My visit in Yilan, where brooks and streams offer an endless source of renewal for the nutrients in the soil, making it a breadbasket county is a swift action packed adventure, from the incredible sights to lush tea fields; this is a country teeming with diversity.
Yilan offers the picture-perfect set to slow down and appreciate the countryside at its best. The highlight for me is the superlative food that has taken over its culture. When travelling, I have to indulge in the delightful cuisine that each terminus serves up!
Yilan gazes out to the sea on Taiwan’s Northeast Coast, with crags on the three other sides creating an exceptional geography that has cherished a similarly idiosyncratic ethnic landscape.
The county is home to Asia’s second lengthiest highway tunnel, the Hsuehshan Tunnel, which has abridged the driving time between Yilan and Taipei to less than fifty minutes.
We head to Silks Place Yilan which also happens to be the only global 5-star hotel in Yilan’s city center. The Red Lantern restaurant here is famed for the Cherry Valley roasted duck and traditional Chinese cuisine. Their ridiculously opulent version takes the roasted duck dish to the next level.

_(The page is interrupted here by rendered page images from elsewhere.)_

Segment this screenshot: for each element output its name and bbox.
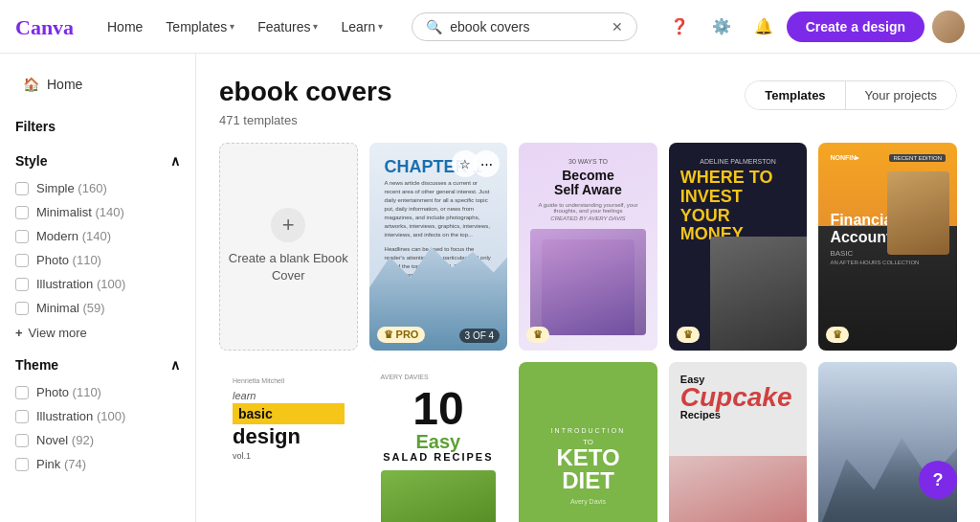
search-icon: 🔍 — [426, 19, 442, 34]
style-simple[interactable]: Simple (160) — [0, 176, 195, 200]
svg-text:Canva: Canva — [15, 15, 74, 39]
template-card[interactable]: INTRODUCTION TO KETO DIET Avery Davis ♛ — [519, 362, 657, 522]
avatar[interactable] — [932, 11, 965, 43]
style-view-more[interactable]: + View more — [0, 320, 195, 346]
chevron-down-icon: ▾ — [230, 21, 234, 32]
style-minimal[interactable]: Minimal (59) — [0, 296, 195, 320]
chevron-down-icon: ▾ — [378, 21, 383, 32]
sidebar-item-home[interactable]: 🏠 Home — [8, 69, 188, 100]
chevron-up-icon: ∧ — [170, 153, 180, 169]
theme-filter-section: Theme ∧ Photo (110) Illustration (100) N… — [0, 350, 195, 476]
nav-templates[interactable]: Templates ▾ — [156, 13, 244, 40]
view-toggle: Templates Your projects — [745, 80, 957, 110]
style-modern[interactable]: Modern (140) — [0, 224, 195, 248]
theme-illustration[interactable]: Illustration (100) — [0, 404, 195, 428]
theme-novel[interactable]: Novel (92) — [0, 428, 195, 452]
theme-pink-checkbox[interactable] — [15, 458, 29, 471]
template-card[interactable]: CHAPTER 1 A news article discusses a cur… — [369, 143, 508, 351]
blank-card[interactable]: + Create a blank Ebook Cover — [219, 143, 358, 351]
header-row: Templates Your projects ebook covers 471… — [219, 77, 957, 143]
style-photo[interactable]: Photo (110) — [0, 248, 195, 272]
style-illustration[interactable]: Illustration (100) — [0, 272, 195, 296]
template-card[interactable]: AVERY DAVIES 10 Easy SALAD RECIPES — [369, 362, 508, 522]
theme-pink[interactable]: Pink (74) — [0, 452, 195, 476]
template-card[interactable]: Henrietta Mitchell learn basic design vo… — [219, 362, 358, 522]
help-icon-btn[interactable]: ❓ — [664, 11, 695, 42]
sidebar: 🏠 Home Filters Style ∧ Simple (160) Mini… — [0, 54, 196, 522]
filters-title: Filters — [0, 111, 195, 146]
header: Canva Home Templates ▾ Features ▾ Learn … — [0, 0, 980, 54]
nav-learn[interactable]: Learn ▾ — [331, 13, 392, 40]
template-count: 471 templates — [219, 113, 957, 127]
notifications-icon-btn[interactable]: 🔔 — [748, 11, 779, 42]
style-filter-section: Style ∧ Simple (160) Minimalist (140) Mo… — [0, 146, 195, 346]
main-layout: 🏠 Home Filters Style ∧ Simple (160) Mini… — [0, 54, 980, 522]
style-illustration-checkbox[interactable] — [15, 278, 29, 291]
style-minimalist[interactable]: Minimalist (140) — [0, 200, 195, 224]
theme-photo-checkbox[interactable] — [15, 386, 29, 399]
template-card[interactable]: ADELINE PALMERSTON WHERE TOINVESTYOURMON… — [669, 143, 808, 351]
theme-photo[interactable]: Photo (110) — [0, 380, 195, 404]
style-minimal-checkbox[interactable] — [15, 302, 29, 315]
your-projects-toggle-btn[interactable]: Your projects — [846, 81, 956, 109]
style-section-toggle[interactable]: Style ∧ — [0, 146, 195, 176]
chevron-down-icon: ▾ — [313, 21, 318, 32]
plus-icon: + — [15, 326, 23, 340]
style-modern-checkbox[interactable] — [15, 230, 29, 243]
main-content: Templates Your projects ebook covers 471… — [196, 54, 980, 522]
style-simple-checkbox[interactable] — [15, 182, 29, 195]
nav-features[interactable]: Features ▾ — [248, 13, 327, 40]
templates-grid: + Create a blank Ebook Cover CHAPTER 1 A… — [219, 143, 957, 522]
blank-card-label: Create a blank Ebook Cover — [220, 250, 357, 284]
header-icons: ❓ ⚙️ 🔔 — [664, 11, 779, 42]
templates-toggle-btn[interactable]: Templates — [746, 81, 844, 109]
theme-illustration-checkbox[interactable] — [15, 410, 29, 423]
main-nav: Home Templates ▾ Features ▾ Learn ▾ — [98, 13, 392, 40]
canva-logo[interactable]: Canva — [15, 13, 82, 40]
theme-section-toggle[interactable]: Theme ∧ — [0, 350, 195, 380]
settings-icon-btn[interactable]: ⚙️ — [706, 11, 737, 42]
theme-novel-checkbox[interactable] — [15, 434, 29, 447]
help-bubble[interactable]: ? — [919, 461, 957, 499]
create-design-button[interactable]: Create a design — [787, 11, 924, 42]
plus-icon: + — [271, 208, 305, 242]
chevron-up-icon: ∧ — [170, 357, 180, 373]
clear-search-button[interactable]: ✕ — [612, 19, 623, 34]
search-input[interactable] — [450, 19, 604, 34]
template-card[interactable]: Easy Cupcake Recipes — [669, 362, 808, 522]
nav-home[interactable]: Home — [98, 13, 152, 40]
template-card[interactable]: NONFIN▸ RECENT EDITION FinancialAccounti… — [818, 143, 957, 351]
template-card[interactable]: 30 WAYS TO BecomeSelf Aware A guide to u… — [519, 143, 657, 351]
style-minimalist-checkbox[interactable] — [15, 206, 29, 219]
search-bar: 🔍 ✕ — [412, 12, 637, 41]
style-photo-checkbox[interactable] — [15, 254, 29, 267]
home-icon: 🏠 — [23, 77, 39, 92]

It features a whole duck roasted for precisely forty five minutes, left to cool for another five, and straight away set table side. Red Lantern’s legacy of roast duck preparation, using open ovens and non-smoky hardwood fuel such as Chinese date, peach, or pear to add a delicate resonant flavour to the skin, was formerly earmarked for the regal families.
How about some whiskey?
Very few know the brewing industry in Taiwan. On the bestowing list of World Whiskies Awards 2015 and 2016, the finest single malt whiskey is not from Scotland or Ireland as you may predict, but Kavalan Whiskey Distillery in Yilan, Taiwan.
Right from the distillery entrance, I see lots of scrapped oak barrels (that have been treated with high temperature flaming) being placed along the pathway and painted in different patterns. I am lucky to witness heat treatment on oak barrels from behind a huge glass window.

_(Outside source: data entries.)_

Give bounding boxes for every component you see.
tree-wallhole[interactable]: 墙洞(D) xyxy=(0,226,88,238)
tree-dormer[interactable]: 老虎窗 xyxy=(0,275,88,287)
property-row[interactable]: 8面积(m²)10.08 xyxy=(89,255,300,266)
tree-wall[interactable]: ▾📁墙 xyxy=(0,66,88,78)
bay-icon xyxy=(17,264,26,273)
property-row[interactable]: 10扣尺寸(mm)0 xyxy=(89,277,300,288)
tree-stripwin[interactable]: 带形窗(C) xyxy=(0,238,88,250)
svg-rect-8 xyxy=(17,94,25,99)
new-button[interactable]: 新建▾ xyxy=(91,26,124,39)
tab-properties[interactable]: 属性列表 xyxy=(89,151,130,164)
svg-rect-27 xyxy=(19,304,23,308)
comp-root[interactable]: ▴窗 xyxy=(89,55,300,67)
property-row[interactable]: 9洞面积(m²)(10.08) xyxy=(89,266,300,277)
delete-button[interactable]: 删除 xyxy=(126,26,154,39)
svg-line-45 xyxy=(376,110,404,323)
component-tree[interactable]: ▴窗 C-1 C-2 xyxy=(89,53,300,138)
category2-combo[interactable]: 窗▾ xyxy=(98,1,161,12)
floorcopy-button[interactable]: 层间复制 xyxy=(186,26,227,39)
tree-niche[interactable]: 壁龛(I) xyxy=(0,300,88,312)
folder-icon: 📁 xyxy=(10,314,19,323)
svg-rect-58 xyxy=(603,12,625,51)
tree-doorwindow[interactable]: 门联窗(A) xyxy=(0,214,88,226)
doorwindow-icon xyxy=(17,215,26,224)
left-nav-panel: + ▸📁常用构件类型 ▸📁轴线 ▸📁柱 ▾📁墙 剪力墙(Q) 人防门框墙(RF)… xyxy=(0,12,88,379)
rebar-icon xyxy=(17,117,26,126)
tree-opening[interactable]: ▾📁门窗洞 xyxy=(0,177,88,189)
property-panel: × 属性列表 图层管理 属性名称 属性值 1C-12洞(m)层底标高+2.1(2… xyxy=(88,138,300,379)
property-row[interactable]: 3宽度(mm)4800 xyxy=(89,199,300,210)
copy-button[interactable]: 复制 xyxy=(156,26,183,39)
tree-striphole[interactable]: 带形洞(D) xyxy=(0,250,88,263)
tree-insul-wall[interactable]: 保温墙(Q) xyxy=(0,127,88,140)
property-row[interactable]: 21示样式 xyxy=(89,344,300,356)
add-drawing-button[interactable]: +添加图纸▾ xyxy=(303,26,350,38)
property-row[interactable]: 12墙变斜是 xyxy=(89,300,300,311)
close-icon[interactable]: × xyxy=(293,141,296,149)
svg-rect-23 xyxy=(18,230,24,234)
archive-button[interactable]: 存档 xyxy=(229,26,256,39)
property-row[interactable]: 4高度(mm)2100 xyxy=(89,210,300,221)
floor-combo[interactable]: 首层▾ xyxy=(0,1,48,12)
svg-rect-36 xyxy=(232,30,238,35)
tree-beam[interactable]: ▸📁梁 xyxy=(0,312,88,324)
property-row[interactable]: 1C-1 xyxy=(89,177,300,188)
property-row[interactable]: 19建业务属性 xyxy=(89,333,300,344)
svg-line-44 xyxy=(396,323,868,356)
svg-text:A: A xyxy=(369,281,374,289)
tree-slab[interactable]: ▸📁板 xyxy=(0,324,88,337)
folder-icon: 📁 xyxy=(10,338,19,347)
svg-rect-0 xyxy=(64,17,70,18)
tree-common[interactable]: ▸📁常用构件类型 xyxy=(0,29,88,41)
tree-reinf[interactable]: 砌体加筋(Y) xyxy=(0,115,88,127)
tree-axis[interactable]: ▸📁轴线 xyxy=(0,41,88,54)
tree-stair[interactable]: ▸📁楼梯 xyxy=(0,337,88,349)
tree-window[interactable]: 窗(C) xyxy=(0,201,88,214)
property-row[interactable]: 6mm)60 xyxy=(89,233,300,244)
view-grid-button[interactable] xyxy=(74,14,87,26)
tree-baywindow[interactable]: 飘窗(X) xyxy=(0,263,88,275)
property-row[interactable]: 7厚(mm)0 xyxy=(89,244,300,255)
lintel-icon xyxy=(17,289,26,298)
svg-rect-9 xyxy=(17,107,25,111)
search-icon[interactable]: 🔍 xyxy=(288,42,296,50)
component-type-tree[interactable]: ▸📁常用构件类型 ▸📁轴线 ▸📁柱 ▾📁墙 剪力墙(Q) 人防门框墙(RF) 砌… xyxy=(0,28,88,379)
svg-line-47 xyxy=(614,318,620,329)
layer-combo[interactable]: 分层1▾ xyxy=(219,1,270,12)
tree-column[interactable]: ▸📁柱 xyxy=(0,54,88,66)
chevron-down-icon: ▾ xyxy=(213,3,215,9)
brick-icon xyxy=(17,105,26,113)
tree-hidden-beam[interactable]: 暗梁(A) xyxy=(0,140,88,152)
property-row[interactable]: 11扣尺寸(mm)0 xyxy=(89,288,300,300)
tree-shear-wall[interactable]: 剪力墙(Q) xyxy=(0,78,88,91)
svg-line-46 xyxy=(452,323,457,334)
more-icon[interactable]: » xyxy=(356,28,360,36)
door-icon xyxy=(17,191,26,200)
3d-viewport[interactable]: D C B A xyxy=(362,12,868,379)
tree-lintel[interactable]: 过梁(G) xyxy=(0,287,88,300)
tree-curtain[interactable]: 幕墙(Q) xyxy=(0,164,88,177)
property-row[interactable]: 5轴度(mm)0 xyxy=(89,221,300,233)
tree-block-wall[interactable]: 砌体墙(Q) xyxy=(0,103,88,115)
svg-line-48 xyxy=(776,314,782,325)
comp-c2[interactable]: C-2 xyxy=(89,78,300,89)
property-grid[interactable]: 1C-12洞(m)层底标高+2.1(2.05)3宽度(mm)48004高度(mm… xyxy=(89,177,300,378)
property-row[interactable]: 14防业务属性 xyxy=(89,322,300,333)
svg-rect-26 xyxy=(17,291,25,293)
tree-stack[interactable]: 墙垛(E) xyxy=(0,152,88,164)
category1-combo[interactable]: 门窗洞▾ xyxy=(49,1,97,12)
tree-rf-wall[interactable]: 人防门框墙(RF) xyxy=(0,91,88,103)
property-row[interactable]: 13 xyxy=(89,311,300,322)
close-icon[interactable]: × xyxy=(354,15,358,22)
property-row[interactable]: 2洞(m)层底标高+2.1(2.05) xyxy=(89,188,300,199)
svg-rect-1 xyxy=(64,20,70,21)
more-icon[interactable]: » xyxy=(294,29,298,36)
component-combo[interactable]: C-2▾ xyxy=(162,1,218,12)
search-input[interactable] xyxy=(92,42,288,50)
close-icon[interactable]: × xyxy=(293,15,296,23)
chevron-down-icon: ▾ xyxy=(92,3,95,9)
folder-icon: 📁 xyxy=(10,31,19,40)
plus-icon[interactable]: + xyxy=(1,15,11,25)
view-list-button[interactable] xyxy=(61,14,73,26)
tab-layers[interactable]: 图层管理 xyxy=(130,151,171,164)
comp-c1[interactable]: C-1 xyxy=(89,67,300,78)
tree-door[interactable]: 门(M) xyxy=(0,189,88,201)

Through the touring route in the winery, I see the instruments of distillation. For those who don’t know ‘single malt whiskey’ translates in to the fact that the whiskey is completely brewed by a solo distillery, so the impenetrable barrels would be unswervingly transported to the storage cellar until entirely fermented.
After the touring and back to the hall, I get to drink a palate of numerous kinds of whiskey brewed here for free. For guests who do not take alcohol, the second floor offers a glass-walled area, permitting them to gawk on this pride-worthy distillery of Taiwan with a mug of coffee.
BEST PLACE TO STAY: The Herb art Hotel Luodong branch. Located in the center of Luodong township; it is a 3 minute walk to the Luodong night market and approximately 7 minutes to the train station.
The Xing Yuan Tea Garden is a famous place to visit in the Zhong Shan village. What makes it a striking sightseer terminus is that the young couple who run the show have made an amazing effort to generate an awareness in their tea farming and educate visitors about their pesticide and chemical free tea gardens.
Whereas a regular garden visit can get wearisome and rather expected, the farm has come up with their own exclusive happenings to benefit stirring up an interest. At the garden I make my own pillow case with tea leaves and bags and also get to be a part of an entertaining session on how to make your own green tea flavoured ice cream.
Eating real food is so easy in Taiwan. I am not even desirous to grip a hot dog, chocolate or bag of crisps thanks to the numerous inventive options accessible on the streets at all night markets.
At the Luodong night market, I settle on fried fish balls…neat and satisfying. We also try tender pork chops, with parcels of vegetables and sticky rice methodically enfolded in leaves. Finally, I am fascinated by the braised meat stalls and I order some. I team it with a feisty local Bubble Tea.